Baltisse nodded. “Then good luck to you, Yennes. I truly hope it’s everything you wish it to be.” Then, she left.

Soon after, Yennes was accompanied by a group of three men who seemed intent on competing for her attention. The drink had replenished her confidence, removed the incessant anxieties that plagued her so. She felt renewed. The lager was becoming easier to swallow.

One of the men at her table was hollering his tales, though Yennes hadn’t kept track.

“And then I said to ’em, ‘Yeh’ve lost yer bleedin’ mind! I didn’t steal no horse! Tha’ one there’s mine!’ And – I swear to the Mother this be the truth – the guard looked me in the eye an’ said, ‘That’s a donkey yeh rode in on, and it belongs to Mrs Habberdish!’”

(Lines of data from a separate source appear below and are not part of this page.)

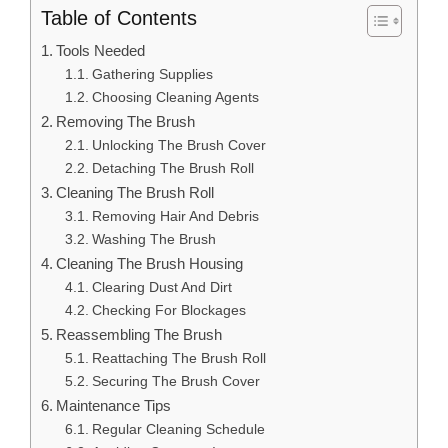
Table of Contents
Tools Needed
Gathering Supplies
Choosing Cleaning Agents
Removing The Brush
Unlocking The Brush Cover
Detaching The Brush Roll
Cleaning The Brush Roll
Removing Hair And Debris
Washing The Brush
Cleaning The Brush Housing
Clearing Dust And Dirt
Checking For Blockages
Reassembling The Brush
Reattaching The Brush Roll
Securing The Brush Cover
Maintenance Tips
Regular Cleaning Schedule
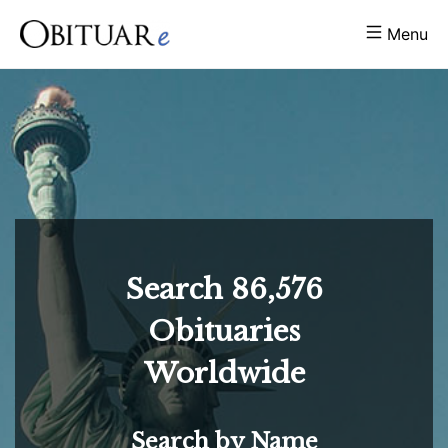
Menu
Search
86,576
Obituaries
Worldwide
Search by Name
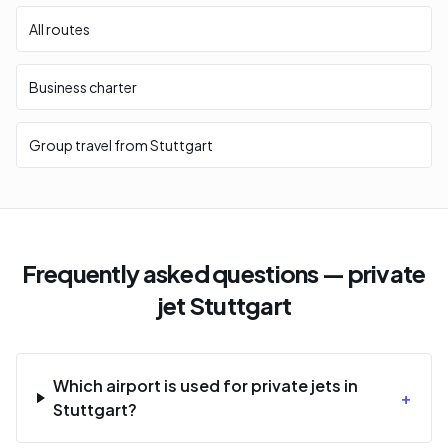
All routes
Business charter
Group travel from Stuttgart
Frequently asked questions — private
jet Stuttgart
Which airport is used for private jets in
+
Stuttgart?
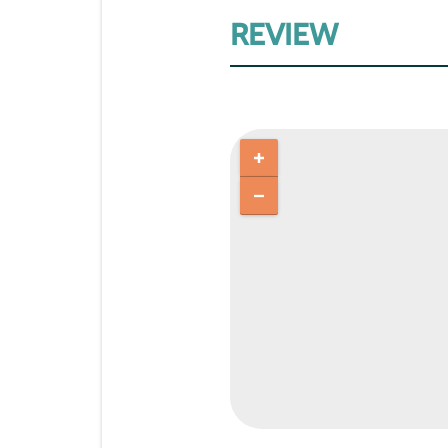
REVIEW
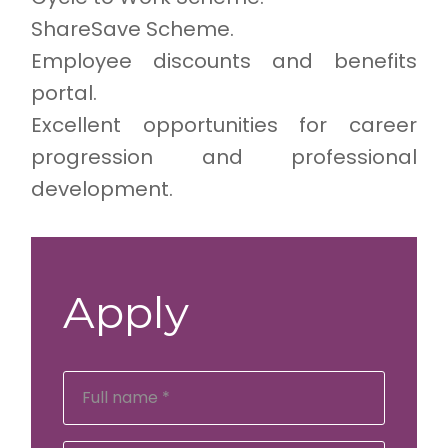
ShareSave Scheme.
Employee discounts and benefits
portal.
Excellent opportunities for career
progression and professional
development.
Apply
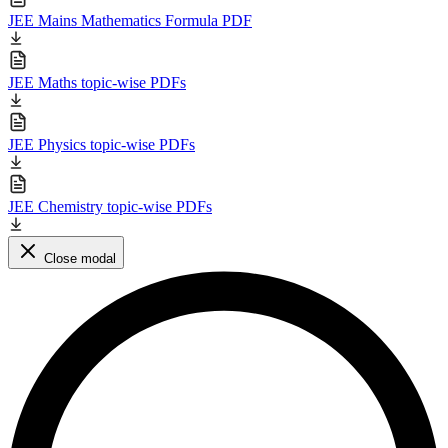
JEE Mains Mathematics Formula PDF
JEE Maths topic-wise PDFs
JEE Physics topic-wise PDFs
JEE Chemistry topic-wise PDFs
Close modal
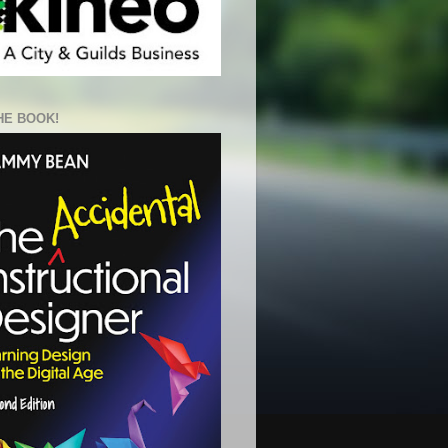
HE BOOK!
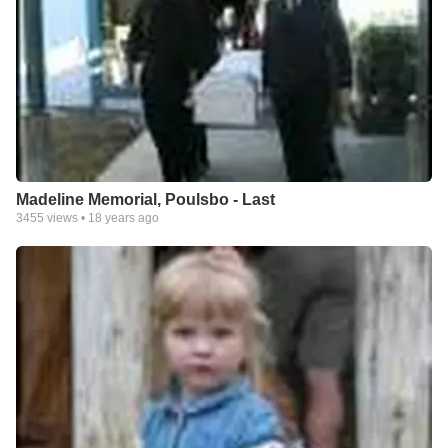
Madeline Memorial, Poulsbo - Last
3455
views •
18 years ago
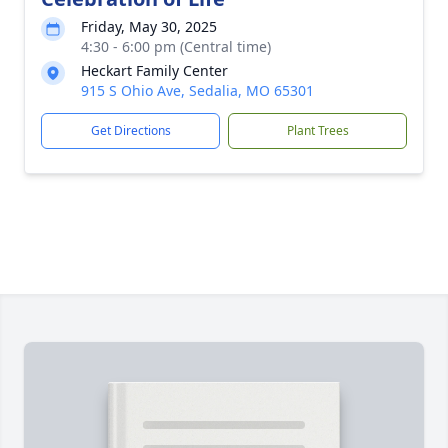
Friday, May 30, 2025
4:30 - 6:00 pm (Central time)
Heckart Family Center
915 S Ohio Ave, Sedalia, MO 65301
Get Directions
Plant Trees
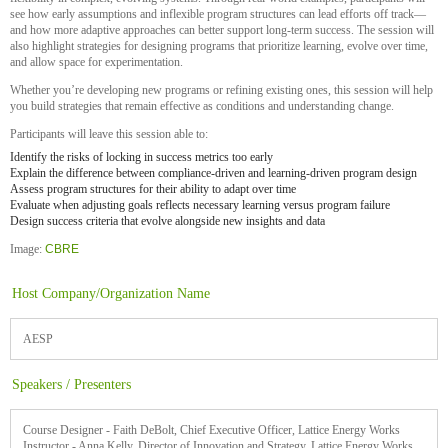
see how early assumptions and inflexible program structures can lead efforts off track—
and how more adaptive approaches can better support long-term success. The session will
also highlight strategies for designing programs that prioritize learning, evolve over time,
and allow space for experimentation.
Whether you’re developing new programs or refining existing ones, this session will help
you build strategies that remain effective as conditions and understanding change.
Participants will leave this session able to:
Identify the risks of locking in success metrics too early
Explain the difference between compliance-driven and learning-driven program design
Assess program structures for their ability to adapt over time
Evaluate when adjusting goals reflects necessary learning versus program failure
Design success criteria that evolve alongside new insights and data
Image:
CBRE
Host Company/Organization Name
AESP
Speakers / Presenters
Course Designer - Faith DeBolt, Chief Executive Officer, Lattice Energy Works
Instructor - Anna Kelly, Director of Innovation and Strategy, Lattice Energy Works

The men all roared with laughter and Yennes grinned like a fool.

“Did they lock you up in the keep?” one of the lads asked – a handsome one. His eyes kept skirting back to Yennes, slipping to the opened buttons of her blouse.

“Aye, just the night.” The storyteller slapped the table dramatically. “That’s when I heard all tha’ chatter, yeh know? ’Bout the Queen Consort. The guards kept blitherin’ on ’bout how she’s taken ill.”

“Queen Cressida?” another asked, joining the group. “I heard the very same just this morn’. The smithy’s wife says she’s got some kind of fever that won’t break. Infection maybe. Says the word is Queen Alvira sent for every healer in the kingdom!”

“Aye,” the donkey-thief nodded. “She’ll be dead by week’s end, I’d wager, the way them guards were talkin’.”

“Good riddance to her,” the handsome one said, his eyes locked with Yennes. “Perhaps we’d all be saved from having to bow our heads to that sneering face. I’d much rather kneel to a pretty one.” He took a sip of drink, watching Yennes over the tankard’s rim.

Yennes smiled back.

“I don’t disagree. That woman’s been lookin’ down ’er nose at the likes o’ workin’ folk fer too long.”

Yennes tilted her head to the side, her eyes seeing four hands instead of two. She chuffed, slightly hysterically. “Your hands don’t look like those of a working man’s.” She tapped the storyteller’s knuckles with her fingers. Indeed, his hands were unmarked by any measure of labour Yennes had ever seen. There was a ring around his second finger on his left hand. “Is it your wife who carries out the chores whilst you steal donkeys and tell your tales?”

The other men guffawed, surprise lifting their eyebrows.

But the lout with the smooth hands looked at her with an ugly smile. “Why?” he said. “Yeh lookin’ fer a husband?